Light mineral oil (kinematic viscosity at \(25\,^\circ\)C=20.2\(-\)22.2 cSt), Sodium Alginate (Product number W201502, kinematic viscosity in water at \(25\,^\circ\)C=19.4 cSt), Calcium Chloride, and surfactants (Span 80 and Tween 80) were purchased from Sigma-Aldrich Chemicals, USA. A purification system (Milli-DI) in a laboratory produced deionized water (DI water). The alginate solutions (the dispersed phase) of 1 wt% were made by dissolving the required amount of alginate powder in DI water and stirring for 24 h at room temperature using a magnetic stirrer. The Calcium Chloride aqueous solution (5 M) was prepared by stirring the solution for 20 min to fully solubilize the powder. Polydimethylsiloxane (PDMS, Sylgard 184) and a curing agent were bought from Dow Corning in Michigan, USA, to fabricate the microfluidic device.

2.2 Interfacial tension measurement

The interfacial tension between an alginate solution and a mineral oil that contained surfactants (1, 3, and 5 wt% of Span 80) was measured to be (4.8, 4.3, and 4 mN/m), and (1, 1.2, and 1.5 wt% of Tween 80) to be (5, 4.9, and 4.8 mN/m). Jikan CAG-20, an automatic device for measuring static and dynamic contact angles, surface and interfacial tensions, was used to measure interfacial tension between the two phases at room temperature.

2.3 Device fabrication

The silicon mold was created using the photolithography procedure following spin-coating the SU8-photoresist on a 2 inches silicon wafer. In a 10:1 ratio, PDMS and curing agent were mixed. Following degassing, the mixture was poured into the mold and degassed again. The PDMS was then cured for at least 30 min at \(75\,^\circ\)C. After peeling away the PDMS from the mold, inlet and outlet holes were punched with a 1 mm punching tool. To bond the PDMS and a glass microscope slide and seal the microchannels, they are exposed to oxygen plasma for 60 s. Figure 1a depicts the streamlined workflow outlining the key processes in creating our PDMS chip. The fabricated chip is stored one week before trials since the oxygen plasma will reverse the PDMS intrinsic hydrophobicity (Jiang et al. 2022).

Fig. 1

a Fabrication steps of the microfluidic chip, Created with BioRender.com, b A scanning electron microscopy (SEM) image of micropillars (as mechanical filters) fabricated on the PDMS chip and the channels (Scale bar: 2 mm), c (Scale bar: 500 \(\upmu \hbox {m}\))

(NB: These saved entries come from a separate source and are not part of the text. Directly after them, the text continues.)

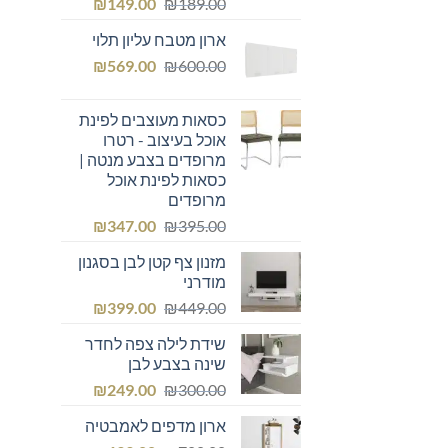
המחיר
המחיר
₪
149.00
₪
189.00
המקורי
הנוכחי
ארון מטבח עליון תלוי
היה:
הוא:
המחיר
המחיר
₪149.00.
₪
₪189.00.
569.00
₪
600.00
המקורי
הנוכחי
היה:
הוא:
כסאות מעוצבים לפינת
₪569.00.
₪600.00.
אוכל בעיצוב - רטרו
מרופדים בצבע מנטה |
כסאות לפינת אוכל
מרופדים
המחיר
המחיר
₪
347.00
₪
395.00
המקורי
הנוכחי
מזנון צף קטן לבן בסגנון
היה:
הוא:
מודרני
₪347.00.
₪395.00.
המחיר
המחיר
₪
399.00
₪
449.00
המקורי
הנוכחי
שידת לילה צפה לחדר
היה:
הוא:
שינה בצבע לבן
₪399.00.
₪449.00.
המחיר
המחיר
₪
249.00
₪
300.00
המקורי
הנוכחי
ארון מדפים לאמבטיה
היה:
הוא: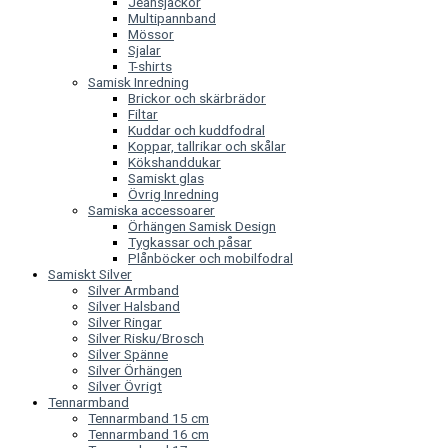
Jeansjackor
Multipannband
Mössor
Sjalar
T-shirts
Samisk Inredning
Brickor och skärbrädor
Filtar
Kuddar och kuddfodral
Koppar, tallrikar och skålar
Kökshanddukar
Samiskt glas
Övrig Inredning
Samiska accessoarer
Örhängen Samisk Design
Tygkassar och påsar
Plånböcker och mobilfodral
Samiskt Silver
Silver Armband
Silver Halsband
Silver Ringar
Silver Risku/Brosch
Silver Spänne
Silver Örhängen
Silver Övrigt
Tennarmband
Tennarmband 15 cm
Tennarmband 16 cm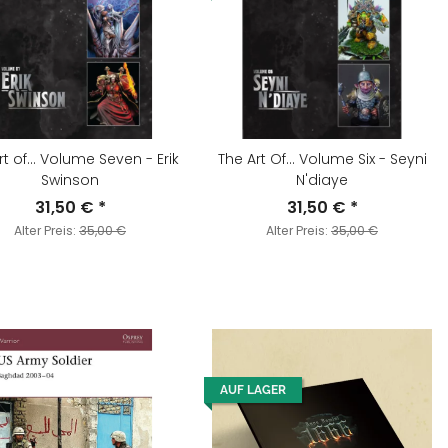
rt of... Volume Seven - Erik
The Art Of... Volume Six - Seyni
Swinson
N'diaye
31,50 €
*
31,50 €
*
Alter Preis:
35,00 €
Alter Preis:
35,00 €
AUF LAGER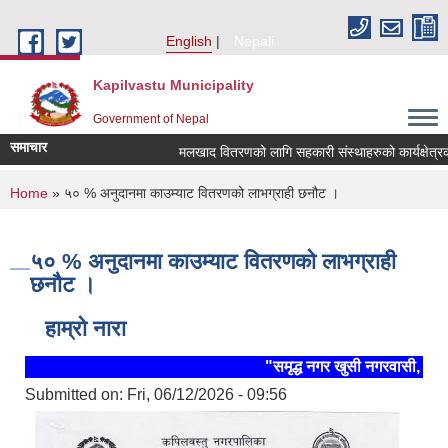
Skip to main content
English
Nepali
Kapilvastu Municipality
Government of Nepal
समाचार
मलखाद वितरणको लागि सहकारी संस्थाहरुको कार्यक्षेत्रको व
You are here
Home
» ५० % अनुदानमा काउम्याट वितरणको लाभग्राही छनौट ।
५० % अनुदानमा काउम्याट वितरणको लाभग्राही
छनौट ।
हाम्रो नारा
"समृद्ध नगर खुसी नगरवासी, स्थिर
Submitted on:
Fri, 06/12/2026 - 09:56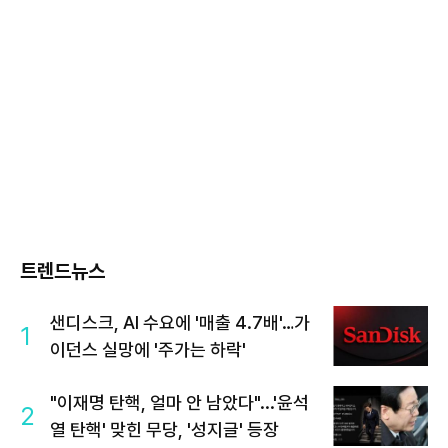
트렌드뉴스
샌디스크, AI 수요에 '매출 4.7배'…가
1
이던스 실망에 '주가는 하락'
"이재명 탄핵, 얼마 안 남았다"...'윤석
2
열 탄핵' 맞힌 무당, '성지글' 등장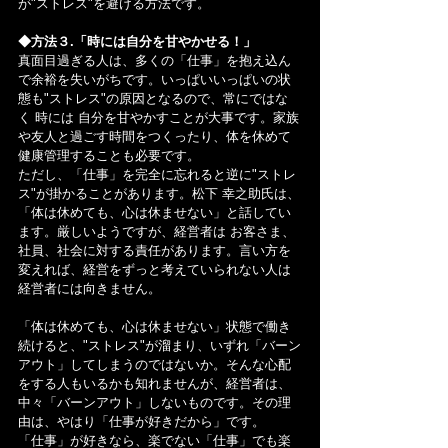
が"ストレス"を避ける方法です。
◆方法３.「時には自分を甘やかせる！」
真面目過ぎる人は、多くの「仕事」を抱え込ん
で余裕を失いがちです。いっぱいいっぱいの状
態も"ストレス"の原因となるので、常にではな
く 時には 自分を甘やかすことが大事です。家族
や友人と過ごす時間をつくったり、体を休めて
健康管理することも必要です。
ただし、「仕事」を完全に忘れると逆に"ストレ
ス"が掛かることがあります。松下 幸之助氏は、
「体は休めても、心は休ませない」と話してい
ます。厳しいようですが、経営者は お客さま、
社員、社会に対する責任があります。言い方を
変えれば、経営をずっと考えていられない人は
経営者には向きません。
「体は休めても、心は休ませない」状態で働き
続けると、"ストレス"が溜まり、いずれ「バーン
アウト」してしまうのではないか。そんな心配
をする人もいるかも知れませんが、経営者は、
中々「バーンアウト」しないものです。その理
由は、やはり「仕事が好きだから」です。
「仕事」が好きなら、楽でない「仕事」でも楽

2.4 Set up of the microfluidic device

The two phases were injected separately into the microfluidic chip using a syringe pump (Longer, TS-1B/W0109-1B) at the specified flow rate, the dispersed phase ( Q_d) being an aqueous solution of alginate and the continuous phase (Q_c) being a mixture of oil and oil-soluble surfactants. Figure 1b and Fig. 1c show microscopic images of micropillars placed at each inlet to act as filters. It should be noted that due to the small size of the orifice, the risk of unwanted particles clogging our droplet microfluidic chip is high. One method for preventing blockage is to implement mechanical filters at the device’s inlets. Using SEM microscopy, the average height of the columns that function as membrane filtration is 72.5 \(\upmu \hbox {m}\), which allows the debris-free liquids to flow smoothly through the 100 \(\upmu \hbox {m}\)-deep microchannel. At the junction of the microfluidic flow-focusing chip, the highly monodispersed alginate droplets are formed. The minimum feature size of the microfluidic droplet generator, the orifice, is 30 \(\upmu \hbox {m}\). The width of the outlet channel is 110 \(\upmu \hbox {m}\), while the width of the side channels and the main channel is both 100 \(\upmu \hbox {m}\). 100 \(\upmu \hbox {m}\) is a constant depth in all channels. The flow rate of the dispersed phase is set at 0.9 \(\upmu \hbox {L}/\hbox {min}\), lowest flow rate that our syringe pump can handle, and it is varied from 0.9 \(\upmu \hbox {L}/\hbox {min}\) to 7.2 \(\upmu \hbox {L}/\hbox {min}\) for the continuous phase. The flow rate of the alginate solution has been reduced because it is typically used to encapsulate rare or costly substances. The process is monitored using an inverted microscope (Nikon, Eclipse T100) equipped with a high-speed video camera (Basler A1300).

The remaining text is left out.